The Surtsey hydrothermal system is one of the few localities worldwide that is actively producing a rare authigenic Al-tobermorite and zeolite assemblage (Jakobsson and Moore, 1986). Tobermorite, Ca 5 Si 6 O 16 (OH) 2 ·4H 2 O, with 11 Å c-axis interlayer spacing, is formed by the action of hydrous fluids on basic igneous rocks. It also occurs among the alteration products at the cement–rock interface of toxic and nuclear waste repositories. It is a candidate sorbent for nuclear and hazardous waste encapsulation owing to its ion-exchange behavior which arises from the facile replacement of labile interlayer cations.

Al-tobermorite and phillipsite also occur as the principal cementitious mineral phases in the volcanic ash-lime mortar of 2000-year-old Roman concrete harbor structures. Little is known about how hydrothermal chemistry and phase-stability relationships in Al-tobermorite and zeolite mineral assemblages evolve as a function of time, temperature, fluid interactions, and microbial activity. The new cores will therefore provide a real-time geologic analog for understanding the evolving microstructures and macroscopic physical properties of tuff and sustainable concrete prototypes with pozzolanic pyroclastic rocks under the variable hydrothermal conditions of the engineered barriers of waste repositories.

Deepening of the inclined hole may resolve the disparity in the two models regarding the width of the subseafloor diatreme structure underneath Surtsey, and possibly intersect the outer wall of the diatreme if it is sufficiently narrow. Analyses of core from the inclined hole should also provide information about how the onset of fragmentation, submarine transport of tephra, and deposition in the submarine environment differs from what is represented in subaerial deposits.

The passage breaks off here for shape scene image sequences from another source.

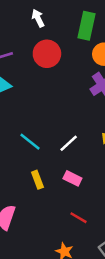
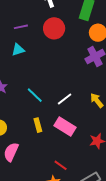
pink rectangle: (72, 178) -> (65, 127), size x1.5
red line: (79, 218) -> (61, 165), moved

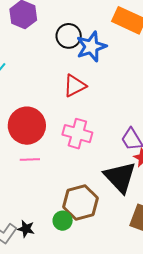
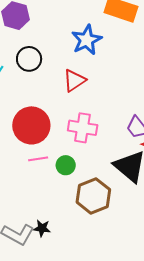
black circle: (69, 36) -> (29, 59), moved
green circle: (63, 221) -> (66, 165), moved

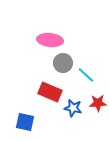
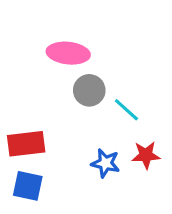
red rectangle: (50, 92) -> (26, 144), moved, turned -30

The extent to which Surtsey’s activity was predominantly phreatomagmatic, versus the degree to which it involved substantial volatile-driven magmatic explosivity has important implications for predicting potential hazards to air traffic from future Surtseyan-type eruptions. These processes can be clarified with rigorous analysis of deposits combined with experiments using remelted material from the island.

The unique and distinguishing feature of the drilling program is to apply volcanological, geochemical, mineralogical, microbiological and geoarchaeological perspectives to create a new diagenetic and biogenetic paradigm for pyroclastic rock concretes with cation-exchange properties and long term societal benefits for human and earth ecology.  Drilling is expected to take place in the summer of 2017.

Related Publications

Jakobsson, S., and Moore, J. G. (1986) Hydrothermal minerals and alteration rates at Surtsey volcano, Iceland. GSA Bulletin, 97, 648–659.